The behaviour of free-living Double-crested and Flightless Cormorants, and the thermoregulation of Flightless Cormorants, were studied in the field to determine the influence of weather and the function of wing-spreading. The behaviour of both species was sensitive to changes in ambient temperature and insolation intensity. Spread-winged behaviour in both species w-as displayed only by wet individuals and was never accompanied by gular flutter. The frequency of spread-winged behaviour in Double-crested Cormorants was not correlated with ambient (shade) temperature or solar intensity. In Flightless Cormorants, however, the frequency of wing-spreading was positively correlated with ambient temperature, and negatively correlated with insolation intensity. Body temperatures in Flightless Cormorants were statistically higher during the day than during the night, while gular fluttering than while not gular fluttering, and before entering the water than after leaving the water.

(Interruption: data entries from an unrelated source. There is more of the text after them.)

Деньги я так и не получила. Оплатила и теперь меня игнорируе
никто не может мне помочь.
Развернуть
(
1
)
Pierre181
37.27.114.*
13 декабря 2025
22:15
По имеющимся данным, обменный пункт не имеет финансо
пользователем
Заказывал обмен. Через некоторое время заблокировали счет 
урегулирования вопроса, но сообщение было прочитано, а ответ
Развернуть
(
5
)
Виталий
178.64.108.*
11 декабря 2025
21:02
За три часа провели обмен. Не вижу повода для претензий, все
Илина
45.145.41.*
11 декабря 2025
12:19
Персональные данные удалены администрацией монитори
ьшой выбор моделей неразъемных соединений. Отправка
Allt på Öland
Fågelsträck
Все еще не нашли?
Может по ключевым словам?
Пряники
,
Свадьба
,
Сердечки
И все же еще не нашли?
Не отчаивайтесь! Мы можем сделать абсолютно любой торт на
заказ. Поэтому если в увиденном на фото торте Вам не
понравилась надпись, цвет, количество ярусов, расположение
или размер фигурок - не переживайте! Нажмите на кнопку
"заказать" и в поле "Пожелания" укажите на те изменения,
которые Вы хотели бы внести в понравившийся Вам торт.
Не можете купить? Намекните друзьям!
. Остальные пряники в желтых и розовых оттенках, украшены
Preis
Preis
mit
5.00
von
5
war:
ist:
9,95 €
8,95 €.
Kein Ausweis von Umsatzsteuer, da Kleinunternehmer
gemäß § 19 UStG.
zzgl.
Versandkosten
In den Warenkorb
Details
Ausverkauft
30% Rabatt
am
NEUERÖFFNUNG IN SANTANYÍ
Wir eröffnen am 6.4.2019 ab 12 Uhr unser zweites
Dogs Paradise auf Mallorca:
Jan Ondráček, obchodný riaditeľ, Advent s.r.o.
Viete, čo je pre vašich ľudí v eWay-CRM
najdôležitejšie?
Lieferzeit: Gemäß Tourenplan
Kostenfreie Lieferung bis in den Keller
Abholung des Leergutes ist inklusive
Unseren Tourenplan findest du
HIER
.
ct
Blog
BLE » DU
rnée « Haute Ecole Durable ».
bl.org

There were no significant differences in the body temperatures of Flightless Cormorants after wing-spreading as compared to before 'sunning'. Spread-winged behaviour in these cormorants appears to function primarily in wing drying and not in gaining or losing heat, although the ultimate goal of wing drying may be to conserve metabolic energy.     

Flexible foraging techniques in breeding Cormorants Phalacrocorax carbo and Shags Phalacrocorax aristotelis: benthic or pelagic feeding?

A total of 8772 dive durations were recorded during 117 diving bouts in five Cormorants Phalacrocorax carbo and five Shags Phalacrocorax aristotelis breeding at the Chausey Islands, France. Diet of the birds was assessed by analysis of 526 pellets containing 13,016 otoliths. Radio-tracking data indicated that Cormorants fed exclusively on pelagic fish during social fishing (5% of the trips) and executed 11% pelagic and 60% benthic dives during the remaining 95% of the trips. In Shags, 44% of all trips were pelagic, and the remaining 56% included 9% pelagic and 67% benthic dives. The proportions of benthic to pelagic dives varied widely between dive sequences of single birds and between individuals and sexes in both species. The prey spectrum of the Cormorants contained both pelagic (29%) and benthic fish (67%) and confirmed considerable flexibility in foraging. In Shags, birds may adjust their diving patterns to accommodate the behaviour of their main prey, sandeels Ammodytidae (87% of all prey). We propose that the wetability of plumage may explain this flexibility.